Interest rates indicate how much it costs to borrow money and how much savings and investments make. For example, if I deposit $ 100 in a bank and the annual interest rate offered by the bank is 1%, after a year my $ 100 will have become 101. Thus the benefit of depositing my $ 100 in a bank will be 1 dollar, also meaning my deposit will return me 1%.
In general, when a central bank says it will raise interest rates, which is happening these days, it is referring to the rates at which central banks lend money to other banks. Then clearly these interbank rates will be reflected in the relationships that individual banks have with their customers. For the logic highlighted above, central banks use interest rates as a tool to incentivize or discourage the economic activity of citizens.
When an economy is in recession, it is useful to have zero interest rates because we want citizens and entrepreneurs to feel encouraged to spend the money they have in the bank, take out loans and perhaps take risks on investments that could stimulate the economy. On the contrary, when the economy is very active and there is a risk of speculative bubbles, it is useful to have positive interest rates that discourage risk-taking and deflate the bubble.
In other words, if the interest rates are zero, I will be more inclined to apply for loans and take economic risks such as investing in a mortgage or requesting a loan to open a business, since the cost of the money I am going to request will be zero. If interest rates are high, instead, I will be more likely to deposit my money in the bank for a safe return and less risk-taking.

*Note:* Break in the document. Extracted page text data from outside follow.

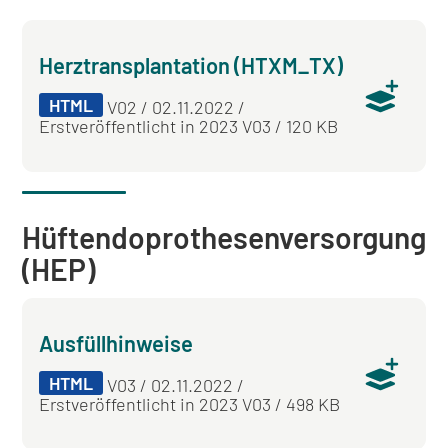
Herztransplantation (HTXM_TX)
HTML
V02 / 02.11.2022 /
Erstveröffentlicht in 2023 V03 / 120 KB
Hüftendoprothesenversorgung
(HEP)
Ausfüllhinweise
HTML
V03 / 02.11.2022 /
Erstveröffentlicht in 2023 V03 / 498 KB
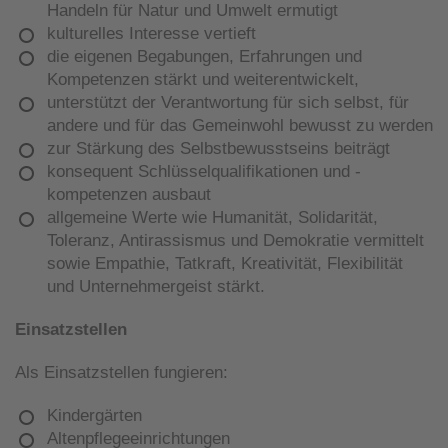
Handeln für Natur und Umwelt ermutigt
kulturelles Interesse vertieft
die eigenen Begabungen, Erfahrungen und
Kompetenzen stärkt und weiterentwickelt,
unterstützt der Verantwortung für sich selbst, für
andere und für das Gemeinwohl bewusst zu werden
zur Stärkung des Selbstbewusstseins beiträgt
konsequent Schlüsselqualifikationen und -
kompetenzen ausbaut
allgemeine Werte wie Humanität, Solidarität,
Toleranz, Antirassismus und Demokratie vermittelt
sowie Empathie, Tatkraft, Kreativität, Flexibilität
und Unternehmergeist stärkt.
Einsatzstellen
Als Einsatzstellen fungieren:
Kindergärten
Altenpflegeeinrichtungen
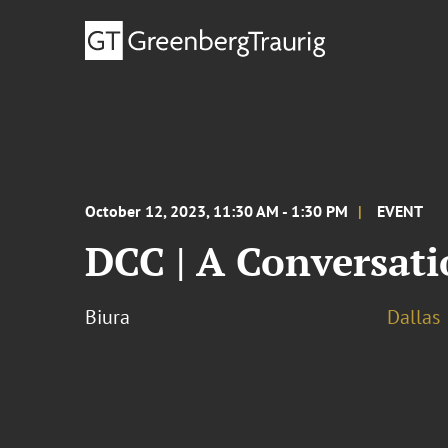
October 12, 2023, 11:30 AM - 1:30 PM
EVENT
DCC | A Conversat
Biura
Dallas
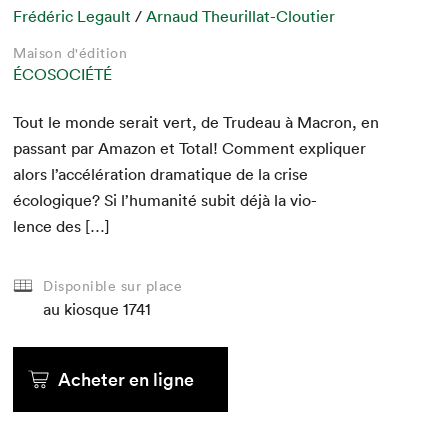
Frédéric Legault
/
Arnaud Theurillat-Cloutier
Maison d'édition
ÉCOSOCIÉTÉ
Tout le monde serait vert, de Trudeau à Macron, en
pas­sant par Ama­zon et Total! Com­ment expli­quer
alors l’accélération dra­ma­tique de la crise
écologique? Si l’humanité subit déjà la vio­
lence des […]
Disponible sur place
au kiosque
1741
Acheter en ligne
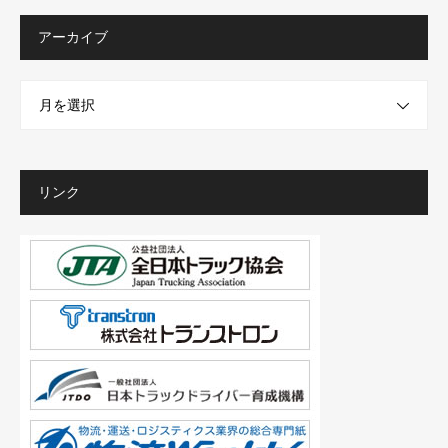
アーカイブ
月を選択
リンク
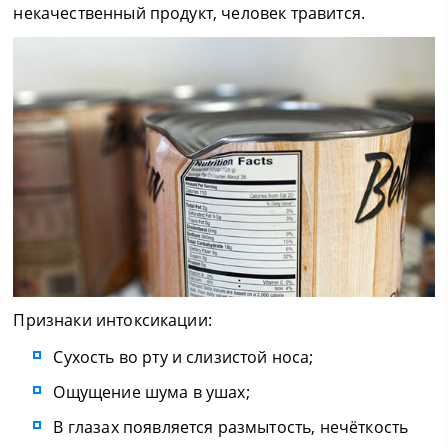
некачественный продукт, человек травится.
Признаки интоксикации:
Сухость во рту и слизистой носа;
Ощущение шума в ушах;
В глазах появляется размытость, нечёткость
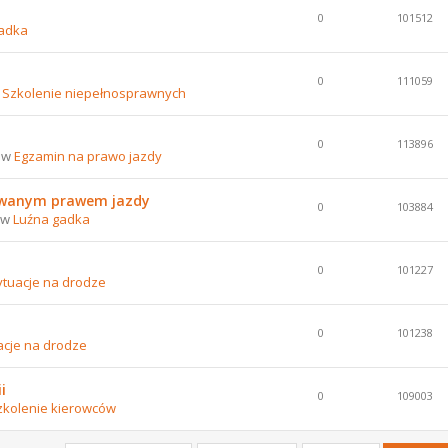
0
101512
adka
0
111059
w
Szkolenie niepełnosprawnych
0
113896
8 w
Egzamin na prawo jazdy
nowanym prawem jazdy
0
103884
8 w
Luźna gadka
0
101227
ytuacje na drodze
0
101238
acje na drodze
i
0
109003
zkolenie kierowców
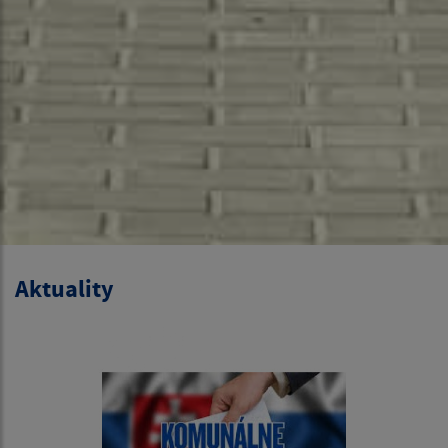
Aktuality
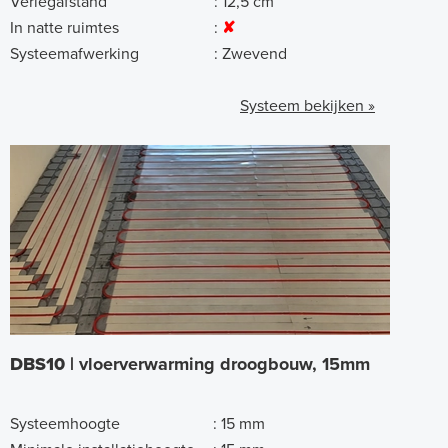
Verlegafstand
:
12,5 cm
In natte ruimtes
:
✘
Systeemafwerking
:
Zwevend
Systeem bekijken »
DBS10 |
vloerverwarming droogbouw, 15mm
Systeemhoogte
:
15 mm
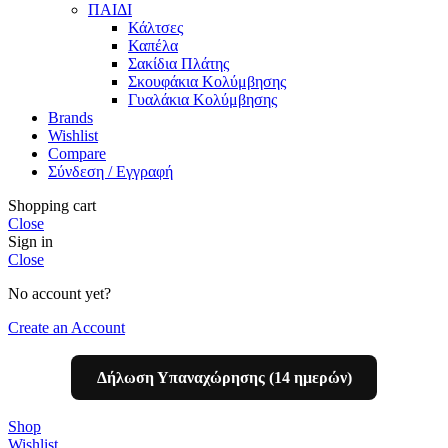
ΠΑΙΔΙ
Κάλτσες
Καπέλα
Σακίδια Πλάτης
Σκουφάκια Κολύμβησης
Γυαλάκια Κολύμβησης
Brands
Wishlist
Compare
Σύνδεση / Εγγραφή
Shopping cart
Close
Sign in
Close
No account yet?
Create an Account
Δήλωση Υπαναχώρησης (14 ημερών)
Shop
Wishlist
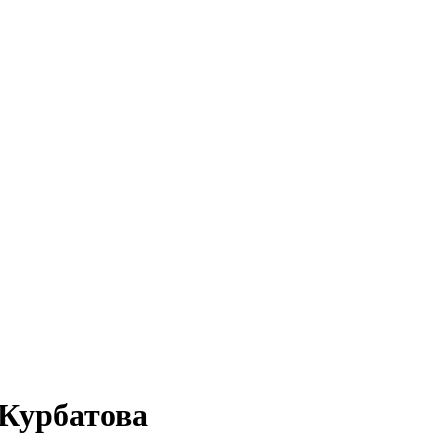
 Курбатова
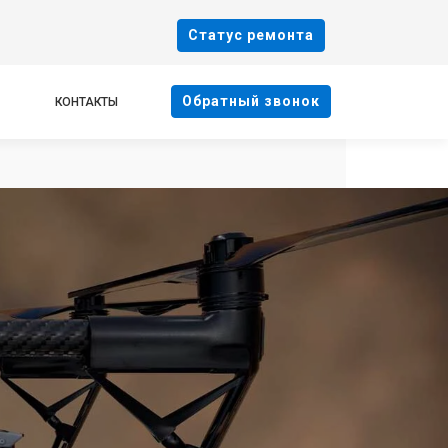
Cтатус ремонта
Oбратный звонок
КОНТАКТЫ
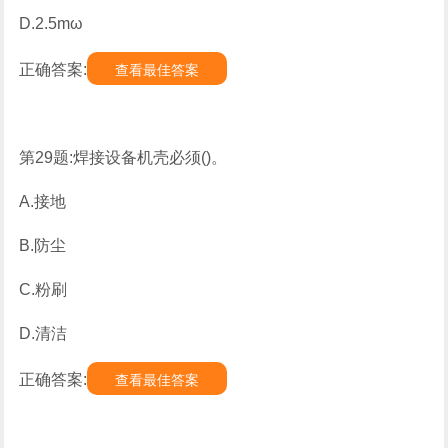
D.2.5mω
正确答案:
查看最佳答案
第29题:焊接设备机壳必须()。
A.接地
B.防尘
C.粉刷
D.清洁
正确答案:
查看最佳答案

Inflation, intended as a generalized and prolonged increase in prices that leads to a decrease in the purchasing power of money, can also be a symptom of an economy that is overheating, therefore an increase in rates represents an attempt to cool off the economy, though without falling into a recession, and bring inflation to controllable levels. Indeed, experts believe that current inflation is largely caused by the resumption of production activities following the post-pandemic reopening and by the rise in energy prices, caused both by the increased demand for production and by the war in Ukraine. Moderate inflation is usually seen in the presence of healthy economic growth but high inflation is the specter that erodes the purchasing power of employees and is to avoid at all costs.